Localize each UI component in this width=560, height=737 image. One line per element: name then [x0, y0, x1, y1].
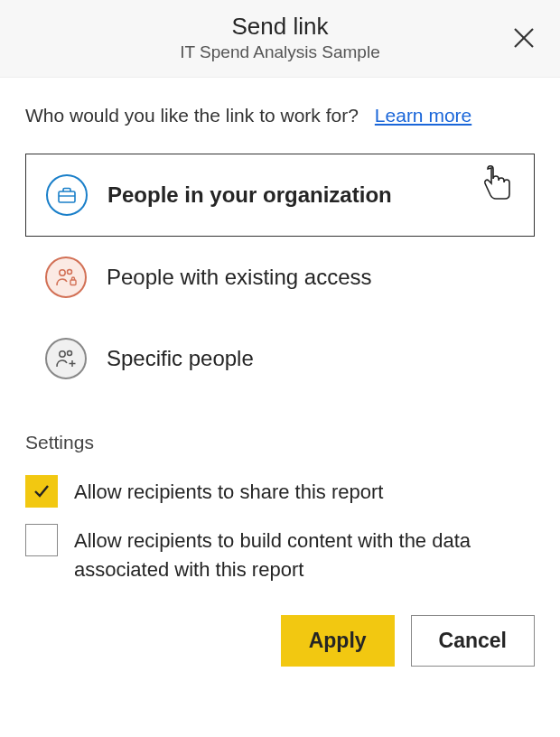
- cancel-button[interactable]: Cancel: [411, 615, 535, 667]
- setting-label: Allow recipients to share this report: [74, 475, 383, 507]
- dialog-actions: Apply Cancel: [25, 615, 535, 667]
- svg-point-8: [68, 351, 72, 356]
- svg-point-5: [68, 270, 72, 275]
- link-scope-options: People in your organization People with …: [25, 154, 535, 399]
- option-specific-people[interactable]: Specific people: [25, 318, 535, 399]
- svg-rect-6: [70, 280, 76, 285]
- setting-allow-build: Allow recipients to build content with t…: [25, 524, 535, 584]
- dialog-subtitle: IT Spend Analysis Sample: [18, 42, 542, 62]
- prompt-text: Who would you like the link to work for?: [25, 105, 359, 126]
- close-icon: [512, 26, 536, 50]
- dialog-header: Send link IT Spend Analysis Sample: [0, 0, 560, 78]
- setting-label: Allow recipients to build content with t…: [74, 524, 535, 584]
- close-button[interactable]: [508, 22, 540, 54]
- checkmark-icon: [32, 481, 51, 501]
- option-people-in-organization[interactable]: People in your organization: [25, 154, 535, 237]
- people-lock-icon: [45, 257, 87, 298]
- dialog-title: Send link: [18, 13, 542, 41]
- option-people-existing-access[interactable]: People with existing access: [25, 237, 535, 318]
- setting-allow-share: Allow recipients to share this report: [25, 475, 535, 508]
- checkbox-allow-build[interactable]: [25, 524, 58, 556]
- checkbox-allow-share[interactable]: [25, 475, 58, 508]
- option-label: People in your organization: [107, 182, 392, 208]
- prompt-row: Who would you like the link to work for?…: [25, 105, 535, 126]
- briefcase-icon: [46, 174, 88, 216]
- learn-more-link[interactable]: Learn more: [375, 105, 471, 126]
- dialog-body: Who would you like the link to work for?…: [0, 78, 560, 685]
- svg-rect-2: [59, 191, 75, 202]
- svg-point-7: [60, 351, 65, 357]
- settings-heading: Settings: [25, 432, 535, 453]
- people-plus-icon: [45, 338, 87, 379]
- apply-button[interactable]: Apply: [281, 615, 395, 667]
- pointer-cursor-icon: [478, 162, 516, 209]
- option-label: People with existing access: [107, 265, 371, 290]
- svg-point-4: [60, 270, 65, 275]
- option-label: Specific people: [107, 346, 254, 371]
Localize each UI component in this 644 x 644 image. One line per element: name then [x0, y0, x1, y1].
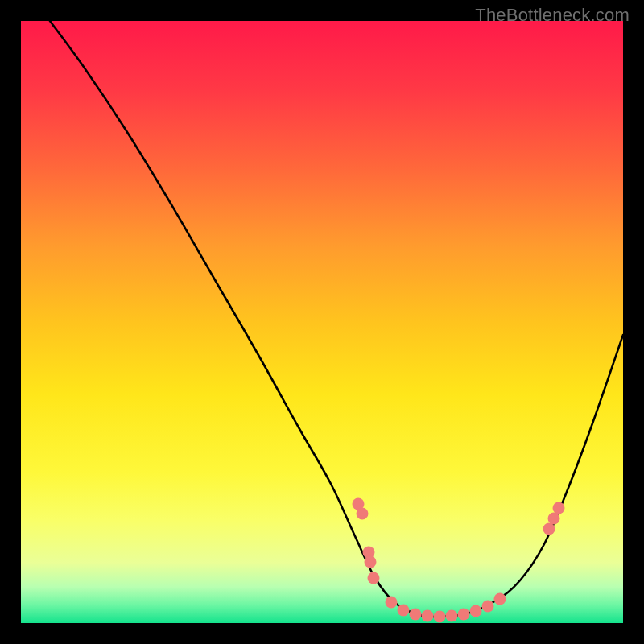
marker-dot — [482, 601, 494, 613]
bottleneck-curve — [21, 21, 623, 623]
marker-dot — [357, 508, 369, 520]
marker-dot — [365, 556, 377, 568]
marker-dot — [553, 502, 565, 514]
scatter-markers — [353, 498, 565, 623]
marker-dot — [398, 605, 410, 617]
plot-frame — [21, 21, 623, 623]
marker-dot — [548, 513, 560, 525]
marker-dot — [470, 605, 482, 617]
marker-dot — [434, 611, 446, 623]
marker-dot — [410, 609, 422, 621]
marker-dot — [386, 597, 398, 609]
curve-left-path — [50, 21, 440, 617]
curve-right-path — [440, 335, 623, 617]
marker-dot — [543, 523, 555, 535]
marker-dot — [458, 609, 470, 621]
marker-dot — [422, 610, 434, 622]
marker-dot — [446, 610, 458, 622]
marker-dot — [368, 572, 380, 584]
marker-dot — [494, 593, 506, 605]
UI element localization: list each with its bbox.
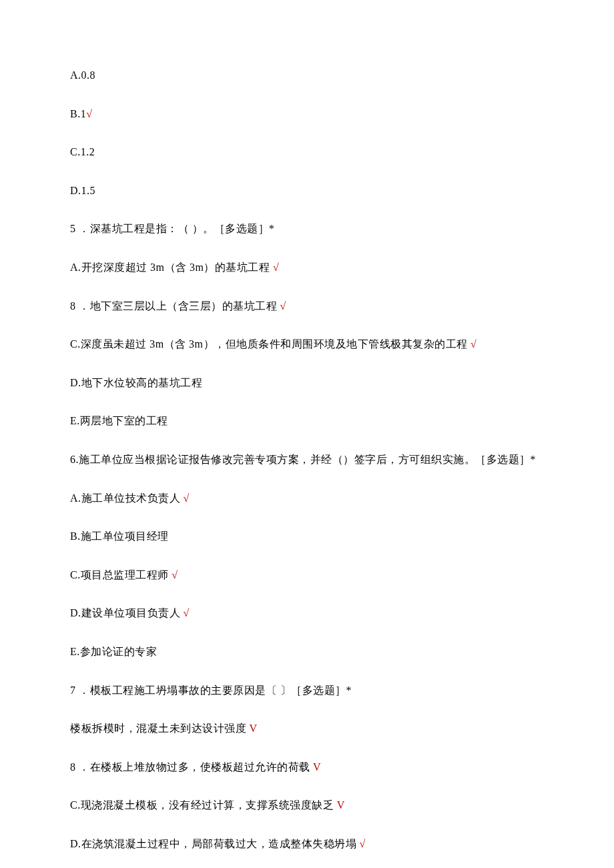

Work task:
Look through the entries, and return every line that the word "Specific" appears in.

Response area:
- option-specific-people[interactable]: Specific people: [25, 318, 535, 399]
- option-label: Specific people: [107, 346, 254, 371]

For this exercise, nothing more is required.